======== Source data

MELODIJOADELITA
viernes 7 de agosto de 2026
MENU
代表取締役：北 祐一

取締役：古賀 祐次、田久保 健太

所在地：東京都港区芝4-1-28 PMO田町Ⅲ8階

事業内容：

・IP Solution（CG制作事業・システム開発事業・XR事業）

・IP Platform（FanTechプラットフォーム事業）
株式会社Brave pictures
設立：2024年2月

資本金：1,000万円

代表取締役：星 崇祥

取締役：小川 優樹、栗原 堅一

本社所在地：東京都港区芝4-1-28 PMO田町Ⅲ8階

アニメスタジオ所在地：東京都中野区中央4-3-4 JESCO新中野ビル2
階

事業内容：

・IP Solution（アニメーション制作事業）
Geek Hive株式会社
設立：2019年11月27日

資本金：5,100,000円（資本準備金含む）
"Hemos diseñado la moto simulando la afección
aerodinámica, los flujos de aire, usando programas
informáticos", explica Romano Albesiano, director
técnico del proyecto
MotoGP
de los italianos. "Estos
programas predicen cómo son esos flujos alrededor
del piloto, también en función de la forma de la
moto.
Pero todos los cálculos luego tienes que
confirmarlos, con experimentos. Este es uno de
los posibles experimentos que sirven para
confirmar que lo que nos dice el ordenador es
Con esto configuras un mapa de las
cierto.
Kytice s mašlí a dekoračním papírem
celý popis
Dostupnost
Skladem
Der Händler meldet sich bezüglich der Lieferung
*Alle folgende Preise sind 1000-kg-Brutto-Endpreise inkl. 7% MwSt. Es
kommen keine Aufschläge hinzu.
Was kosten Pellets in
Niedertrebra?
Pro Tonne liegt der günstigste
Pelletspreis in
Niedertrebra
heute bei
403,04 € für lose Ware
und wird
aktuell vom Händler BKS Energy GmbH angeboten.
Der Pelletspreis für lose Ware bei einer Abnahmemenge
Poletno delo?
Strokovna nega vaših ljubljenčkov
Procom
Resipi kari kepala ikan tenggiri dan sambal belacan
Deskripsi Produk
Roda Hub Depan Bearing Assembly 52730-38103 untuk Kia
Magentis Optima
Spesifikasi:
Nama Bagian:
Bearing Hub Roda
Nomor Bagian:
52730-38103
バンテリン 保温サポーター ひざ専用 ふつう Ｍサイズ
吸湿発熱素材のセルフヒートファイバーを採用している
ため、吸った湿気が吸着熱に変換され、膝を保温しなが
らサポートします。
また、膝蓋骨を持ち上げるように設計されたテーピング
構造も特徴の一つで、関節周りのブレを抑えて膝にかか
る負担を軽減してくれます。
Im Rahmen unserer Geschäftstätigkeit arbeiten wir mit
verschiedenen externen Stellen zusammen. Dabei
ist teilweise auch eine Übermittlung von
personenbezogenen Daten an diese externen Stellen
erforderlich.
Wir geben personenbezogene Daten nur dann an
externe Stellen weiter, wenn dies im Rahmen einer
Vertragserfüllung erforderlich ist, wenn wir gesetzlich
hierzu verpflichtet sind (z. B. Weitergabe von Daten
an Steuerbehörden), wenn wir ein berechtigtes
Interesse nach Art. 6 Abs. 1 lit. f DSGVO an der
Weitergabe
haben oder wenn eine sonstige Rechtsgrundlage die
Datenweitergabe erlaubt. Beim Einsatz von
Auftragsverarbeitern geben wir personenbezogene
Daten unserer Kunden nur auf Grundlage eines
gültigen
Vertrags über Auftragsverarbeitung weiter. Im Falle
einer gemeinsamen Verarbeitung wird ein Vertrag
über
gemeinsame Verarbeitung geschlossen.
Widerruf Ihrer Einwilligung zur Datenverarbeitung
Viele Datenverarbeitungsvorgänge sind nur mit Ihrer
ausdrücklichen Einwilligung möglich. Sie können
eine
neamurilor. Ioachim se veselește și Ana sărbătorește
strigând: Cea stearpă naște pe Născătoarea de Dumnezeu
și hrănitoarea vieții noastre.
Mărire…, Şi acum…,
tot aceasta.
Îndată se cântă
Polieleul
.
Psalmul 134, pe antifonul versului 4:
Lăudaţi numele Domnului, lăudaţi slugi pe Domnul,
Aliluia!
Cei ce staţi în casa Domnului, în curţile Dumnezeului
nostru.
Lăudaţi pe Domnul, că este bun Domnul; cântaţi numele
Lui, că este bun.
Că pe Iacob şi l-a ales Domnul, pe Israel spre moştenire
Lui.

================

What the task requires:
Looking back over the data above, restate word for word the lines that begin at the line with "設立：2019年11月27日" and end at the line with "los posibles experimentos que sirven para", inclusive.

Written reply:
設立：2019年11月27日

資本金：5,100,000円（資本準備金含む）
"Hemos diseñado la moto simulando la afección
aerodinámica, los flujos de aire, usando programas
informáticos", explica Romano Albesiano, director
técnico del proyecto
MotoGP
de los italianos. "Estos
programas predicen cómo son esos flujos alrededor
del piloto, también en función de la forma de la
moto.
Pero todos los cálculos luego tienes que
confirmarlos, con experimentos. Este es uno de
los posibles experimentos que sirven para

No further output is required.